What Trump is talking about here is path dependency, and it’s a reasonable point. It’s one thing to set up a National Health Service in the wake of World War II. It’s another thing entirely to come 75 years later and completely upend a system that is working pretty well for most people and that enormous institutions have made deep investments in. It’s easy to dismiss this message when coming from Trump, but Atul Gawande has written brilliantly about path dependency in health-care reform and my colleague Sarah Kliff’s masterful profile of Vermont’s failed effort to build a single-payer system further underscores the concerns about path dependency.
Is the idea that a system could work well in one country but not in the US crazy? Not according to leading health wonk Uwe Reinhardt, who, like Trump, is an admirer of some foreign single-payer systems but skeptical of trying to remake the United States in their image.
Trump’s great idea: a common market in health insurance
Trump then pivoted from this to a constructive suggestion about reforming health insurance in America, proposing a change that, while big enough to make a difference, is sufficiently non-revolutionary to be plausible.
“What I’d like to see,” he said, “is a private system without the artificial lines around every state.”
Right now, you see, health insurance is a heavily regulated industry.
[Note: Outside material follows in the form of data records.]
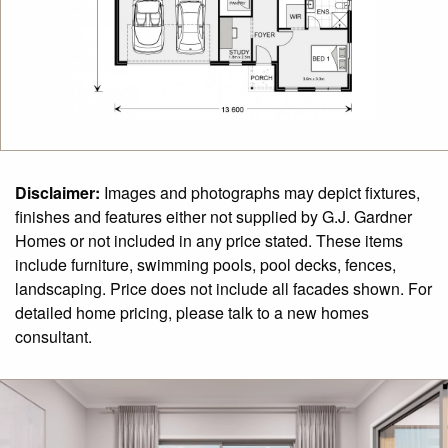
Disclaimer:
Images and photographs may depict fixtures,
finishes and features either not supplied by G.J. Gardner
Homes or not included in any price stated. These items
include furniture, swimming pools, pool decks, fences,
landscaping. Price does not include all facades shown. For
detailed home pricing, please talk to a new homes
consultant.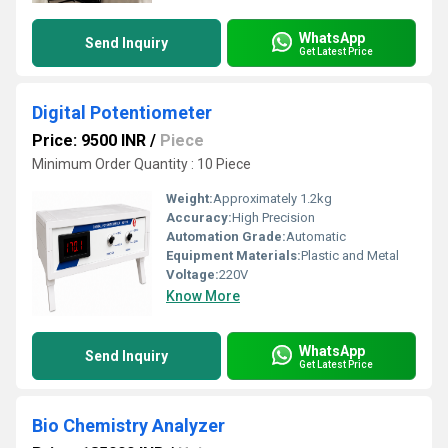
WhatsApp
Send Inquiry
Get Latest Price
Digital Potentiometer
Price: 9500 INR
/
Piece
Minimum Order Quantity : 10 Piece
Weight:
Approximately 1.2kg
Accuracy:
High Precision
Automation Grade:
Automatic
Equipment Materials:
Plastic and Metal
Voltage:
220V
Know More
WhatsApp
Send Inquiry
Get Latest Price
Bio Chemistry Analyzer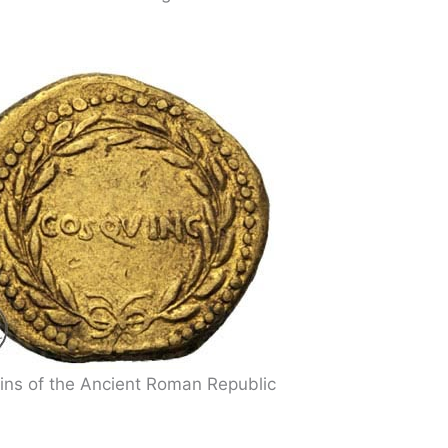
ins of the Ancient Roman Republic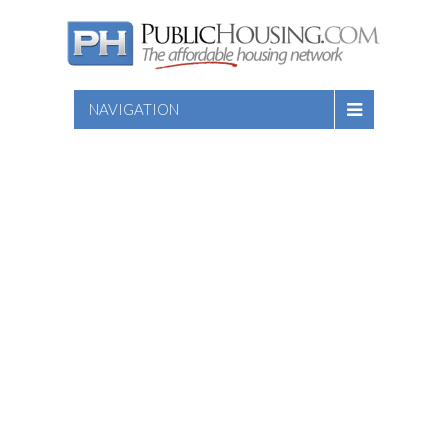
NAVIGATION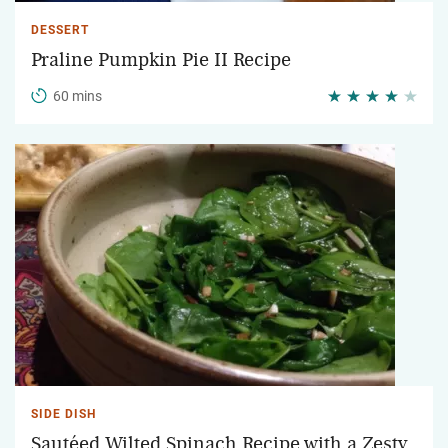
DESSERT
Praline Pumpkin Pie II Recipe
60 mins
SIDE DISH
Sautéed Wilted Spinach Recipe with a Zesty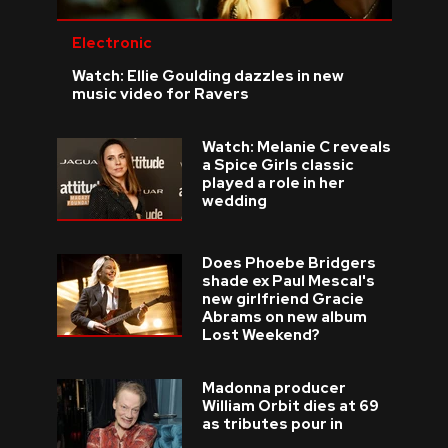
Electronic
Watch: Ellie Goulding dazzles in new
music video for Ravers
Watch: Melanie C reveals
a Spice Girls classic
played a role in her
wedding
Does Phoebe Bridgers
shade ex Paul Mescal's
new girlfriend Gracie
Abrams on new album
Lost Weekend?
Madonna producer
William Orbit dies at 69
as tributes pour in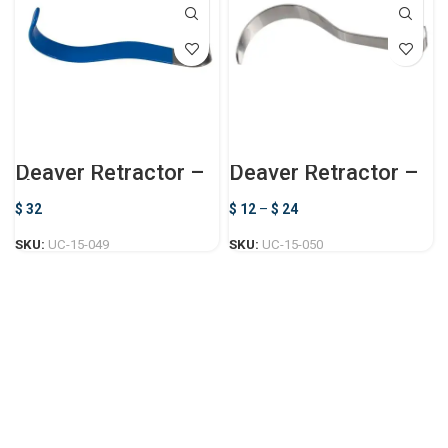
Deaver Retractor –
Deaver Retractor –
Non-Conductive
Standard
$
32
$
12
–
$
24
SKU:
UC-15-049
SKU:
UC-15-050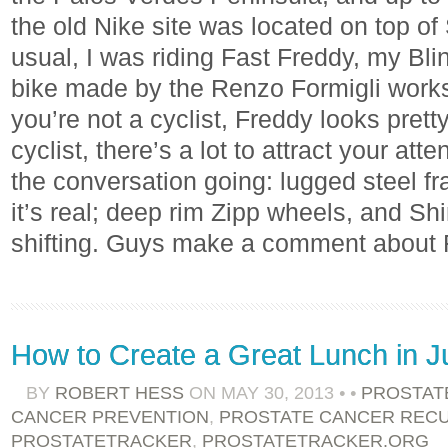
the old Nike site was located on top of
usual, I was riding Fast Freddy, my Blin
bike made by the Renzo Formigli worksho
you’re not a cyclist, Freddy looks prett
cyclist, there’s a lot to attract your att
the conversation going: lugged steel fr
it’s real; deep rim Zipp wheels, and Sh
shifting. Guys make a comment about
How to Create a Great Lunch in J
BY
ROBERT HESS
ON
MAY 30, 2013
•
•
PROSTAT
CANCER PREVENTION
,
PROSTATE CANCER REC
PROSTATETRACKER
,
PROSTATETRACKER.ORG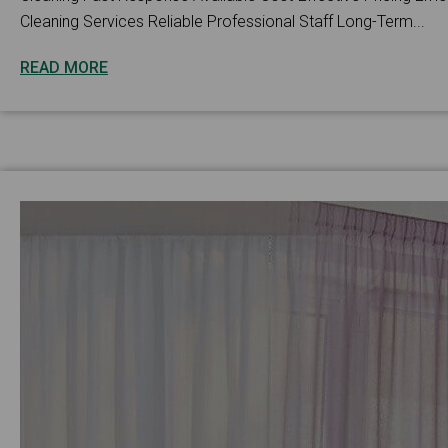
Cleaning Services Reliable Professional Staff Long-Term...
READ MORE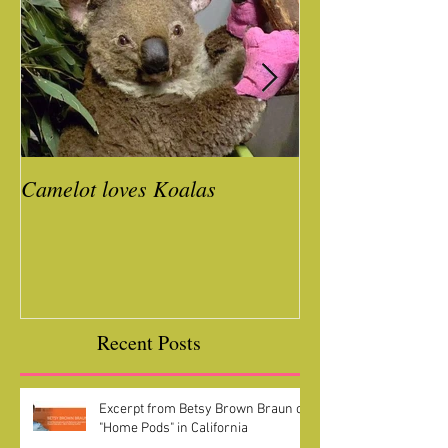
Camelot loves Koalas
Ready for a Roc
Year
Recent Posts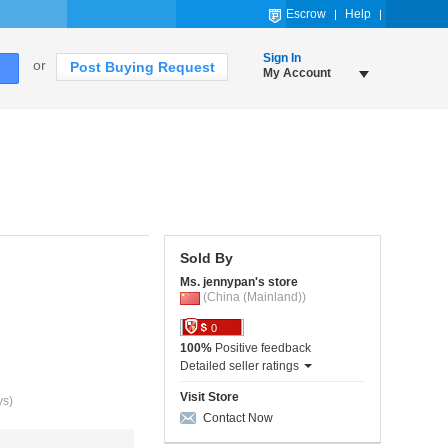
Escrow
Help
Sign In
or
Post Buying Request
My Account
Sold By
Ms. jennypan's store
(China (Mainland))
0
100%
Positive feedback
Detailed seller ratings
Visit Store
ys)
Contact Now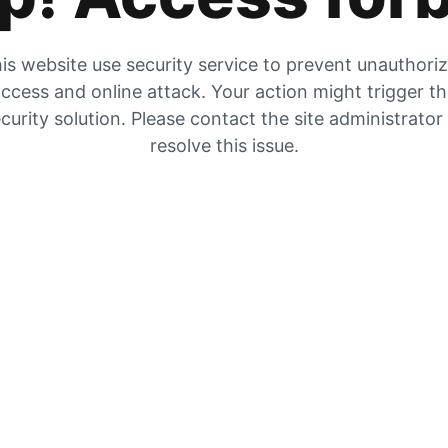
is website use security service to prevent unauthori
ccess and online attack. Your action might trigger t
curity solution. Please contact the site administrator
resolve this issue.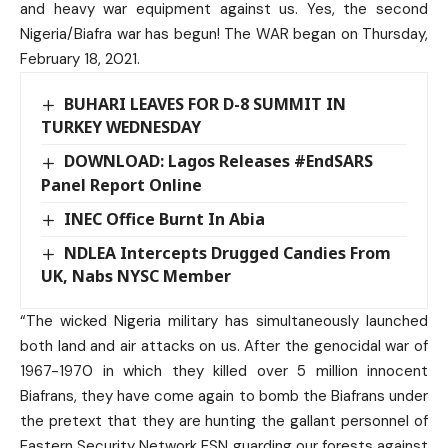
and heavy war equipment against us. Yes, the second
Nigeria/Biafra war has begun! The WAR began on Thursday,
February 18, 2021.
BUHARI LEAVES FOR D-8 SUMMIT IN
TURKEY WEDNESDAY
DOWNLOAD: Lagos Releases #EndSARS
Panel Report Online
INEC Office Burnt In Abia
NDLEA Intercepts Drugged Candies From
UK, Nabs NYSC Member
“The wicked Nigeria military has simultaneously launched
both land and air attacks on us. After the genocidal war of
1967-1970 in which they killed over 5 million innocent
Biafrans, they have come again to bomb the Biafrans under
the pretext that they are hunting the gallant personnel of
Eastern Security Network ESN guarding our forests against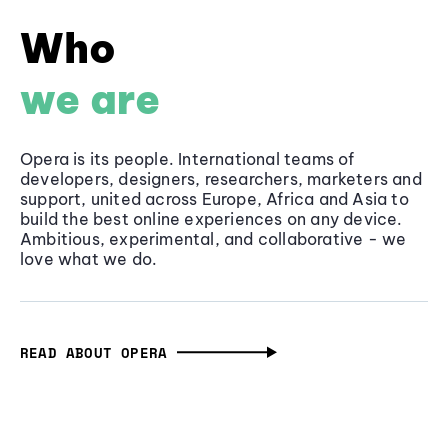
Who
we are
Opera is its people. International teams of
developers, designers, researchers, marketers and
support, united across Europe, Africa and Asia to
build the best online experiences on any device.
Ambitious, experimental, and collaborative - we
love what we do.
READ ABOUT OPERA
And it’s regulated in slightly different ways by each state government. Consequently, while buyers and sellers of most products (breakfast cereal, cars, appliances, clothing) have one gigantic marketplace to participate in, buyers and sellers of health insurance have a handful of midsize markets (California, Texas, New York) and a few dozen small ones.
“I have a big company with thousands and thousands of employees,” Trump observed, but “if I’m negotiating in New York or in New Jersey or in California, I have, like, one bidder. Nobody can bid.”
One bidder is an exaggeration, but it’s true that the number of players in any given state market tends to be small, and the problem is getting worse. The issue is especially severe in smaller states, where the overall size of the market isn’t necessarily big enough to make it worth anyone’s while to enter. But it’s also a logistical hassle for employers who operate in multiple states, especially because states aren’t real economic units. Lots of people live in New Jersey and work in Pennsylvania, or commute from Kansas to Missouri.